Data for analysis:
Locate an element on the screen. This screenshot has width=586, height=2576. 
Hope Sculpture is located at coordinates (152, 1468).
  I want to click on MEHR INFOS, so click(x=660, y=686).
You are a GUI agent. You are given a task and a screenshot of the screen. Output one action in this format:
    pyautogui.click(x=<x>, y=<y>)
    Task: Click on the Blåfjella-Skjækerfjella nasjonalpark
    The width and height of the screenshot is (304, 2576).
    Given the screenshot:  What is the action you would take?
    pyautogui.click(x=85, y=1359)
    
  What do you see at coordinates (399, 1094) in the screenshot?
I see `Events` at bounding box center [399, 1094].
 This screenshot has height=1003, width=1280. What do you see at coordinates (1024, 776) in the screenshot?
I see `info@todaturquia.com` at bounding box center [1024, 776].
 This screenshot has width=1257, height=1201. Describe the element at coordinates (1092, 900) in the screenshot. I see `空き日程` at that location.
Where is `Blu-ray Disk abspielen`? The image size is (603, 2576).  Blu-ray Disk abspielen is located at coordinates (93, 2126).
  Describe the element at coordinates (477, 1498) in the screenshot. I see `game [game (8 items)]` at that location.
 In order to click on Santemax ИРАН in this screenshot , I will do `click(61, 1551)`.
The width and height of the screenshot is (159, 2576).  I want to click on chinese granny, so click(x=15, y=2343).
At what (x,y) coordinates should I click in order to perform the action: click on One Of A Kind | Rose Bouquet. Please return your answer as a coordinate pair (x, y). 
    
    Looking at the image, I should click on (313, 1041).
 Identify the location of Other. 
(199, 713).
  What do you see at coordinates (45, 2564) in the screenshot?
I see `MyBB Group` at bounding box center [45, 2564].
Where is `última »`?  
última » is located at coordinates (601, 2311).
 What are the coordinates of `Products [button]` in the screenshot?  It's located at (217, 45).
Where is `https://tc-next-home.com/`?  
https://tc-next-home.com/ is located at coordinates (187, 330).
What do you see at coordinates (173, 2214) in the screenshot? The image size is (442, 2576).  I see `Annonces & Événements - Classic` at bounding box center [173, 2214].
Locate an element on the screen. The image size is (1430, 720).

Work item:
Exact retyping is needed for the line with "The width and height of the screenshot is (159, 2576)." and for each line after it through the end of the listing above; no other lines belong.

Answer to the problem:
The width and height of the screenshot is (159, 2576).  I want to click on chinese granny, so click(x=15, y=2343).
At what (x,y) coordinates should I click in order to perform the action: click on One Of A Kind | Rose Bouquet. Please return your answer as a coordinate pair (x, y). 
    
    Looking at the image, I should click on (313, 1041).
 Identify the location of Other. 
(199, 713).
  What do you see at coordinates (45, 2564) in the screenshot?
I see `MyBB Group` at bounding box center [45, 2564].
Where is `última »`?  
última » is located at coordinates (601, 2311).
 What are the coordinates of `Products [button]` in the screenshot?  It's located at (217, 45).
Where is `https://tc-next-home.com/`?  
https://tc-next-home.com/ is located at coordinates (187, 330).
What do you see at coordinates (173, 2214) in the screenshot? The image size is (442, 2576).  I see `Annonces & Événements - Classic` at bounding box center [173, 2214].
Locate an element on the screen. The image size is (1430, 720).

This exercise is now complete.